Regarding anti-racism activist Tim Wise’s appearance before 600 people at USF (Foghorn, March 21, 2013), it’s hard to believe that most of the students in that crowd were not “encouraged” to attend by faculty, either as a class assignment or for extra credit. Why would white students of their own free will wish to go hear someone berate them for their alleged racial privilege? I could imagine Wise’s presentation would make students of color feel uncomfortable too. And how about those students who don’t identify so readily with either category?

In my 24 years of teaching at USF, I have noticed that most students, regardless of race, work hard to do well in school, many hold down jobs at the same time, and a very large number will go into debt in order to finance their educations. These are traits that students can be proud of in themselves. Pride, not guilt, offers the healthiest foundation on which to form solid friendships and work relationships, and that goes for relationships across racial lines or within them.

Thanks to the successes of the civil rights movement, we are all lucky enough to be living in a new era – for the past forty years – in which the vicious racial divides of America’s past are no longer powerful. Among the young in northern California and especially in the Bay Area, racial advantages in themselves are practically nonexistent. What does divide people are disparities in wealth, which include the residual effects of discrimination on past generations. But the antidote to that continuing problem is certainly not the cultivation of white racial guilt but a common effort by all to remove the economic and educational impediments to equal opportunity.
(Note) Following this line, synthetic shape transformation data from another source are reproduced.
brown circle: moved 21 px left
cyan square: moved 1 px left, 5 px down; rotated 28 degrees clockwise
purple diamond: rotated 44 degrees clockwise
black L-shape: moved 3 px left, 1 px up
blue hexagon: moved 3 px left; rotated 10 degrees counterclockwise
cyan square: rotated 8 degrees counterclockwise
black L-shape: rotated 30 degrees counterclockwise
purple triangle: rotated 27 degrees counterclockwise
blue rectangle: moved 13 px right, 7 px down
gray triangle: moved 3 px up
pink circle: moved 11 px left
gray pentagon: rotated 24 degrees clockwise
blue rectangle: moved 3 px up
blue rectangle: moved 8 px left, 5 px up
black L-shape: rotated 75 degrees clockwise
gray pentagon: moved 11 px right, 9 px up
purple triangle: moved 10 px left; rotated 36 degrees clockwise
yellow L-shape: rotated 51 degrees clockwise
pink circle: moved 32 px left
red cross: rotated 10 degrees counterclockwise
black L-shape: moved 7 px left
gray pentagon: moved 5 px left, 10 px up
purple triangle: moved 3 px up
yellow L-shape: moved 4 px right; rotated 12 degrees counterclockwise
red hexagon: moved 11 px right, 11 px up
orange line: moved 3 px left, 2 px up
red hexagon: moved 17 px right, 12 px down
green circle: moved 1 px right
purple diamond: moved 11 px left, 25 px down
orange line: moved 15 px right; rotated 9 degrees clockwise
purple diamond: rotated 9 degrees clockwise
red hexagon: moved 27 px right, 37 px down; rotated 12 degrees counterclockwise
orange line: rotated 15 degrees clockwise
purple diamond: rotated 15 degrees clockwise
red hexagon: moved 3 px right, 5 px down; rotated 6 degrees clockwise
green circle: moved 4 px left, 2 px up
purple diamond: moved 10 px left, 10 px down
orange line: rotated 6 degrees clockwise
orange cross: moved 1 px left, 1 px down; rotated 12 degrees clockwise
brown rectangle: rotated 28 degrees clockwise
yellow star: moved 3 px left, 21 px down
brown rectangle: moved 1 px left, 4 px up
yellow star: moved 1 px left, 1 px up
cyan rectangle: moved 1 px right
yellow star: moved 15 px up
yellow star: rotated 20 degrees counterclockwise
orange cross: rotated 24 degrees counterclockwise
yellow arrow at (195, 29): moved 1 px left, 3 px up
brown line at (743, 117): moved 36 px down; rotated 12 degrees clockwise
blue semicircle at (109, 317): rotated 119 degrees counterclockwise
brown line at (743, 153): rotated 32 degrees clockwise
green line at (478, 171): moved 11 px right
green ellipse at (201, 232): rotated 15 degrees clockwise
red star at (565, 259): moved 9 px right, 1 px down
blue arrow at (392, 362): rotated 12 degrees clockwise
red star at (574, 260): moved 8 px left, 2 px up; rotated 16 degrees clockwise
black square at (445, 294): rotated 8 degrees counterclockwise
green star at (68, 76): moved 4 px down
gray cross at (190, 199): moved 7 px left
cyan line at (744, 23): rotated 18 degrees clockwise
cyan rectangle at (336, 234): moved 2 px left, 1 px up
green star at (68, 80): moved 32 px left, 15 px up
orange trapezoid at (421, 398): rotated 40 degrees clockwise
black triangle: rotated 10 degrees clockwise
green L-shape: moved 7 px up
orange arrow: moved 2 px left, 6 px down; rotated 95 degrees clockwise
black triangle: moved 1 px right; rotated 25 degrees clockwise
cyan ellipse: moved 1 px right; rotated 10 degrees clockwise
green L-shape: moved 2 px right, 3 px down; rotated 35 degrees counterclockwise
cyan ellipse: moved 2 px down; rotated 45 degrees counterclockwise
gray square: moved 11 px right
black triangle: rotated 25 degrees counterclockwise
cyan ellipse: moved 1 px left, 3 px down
The great nineteenth-century African-American activist Frederick Douglass, whose second marriage was with a white woman at a time when interracial marriage was illegal in most states, used to paraphrase in many of his speeches the stirring Biblical words from Acts 17:26: that God had made of one blood all nations of men to dwell on the face of the earth. If Douglass could maintain this wonderful, integrationist vision in the midst of some of the darkest days for African Americans, surely we can do the same when racism is practically dead.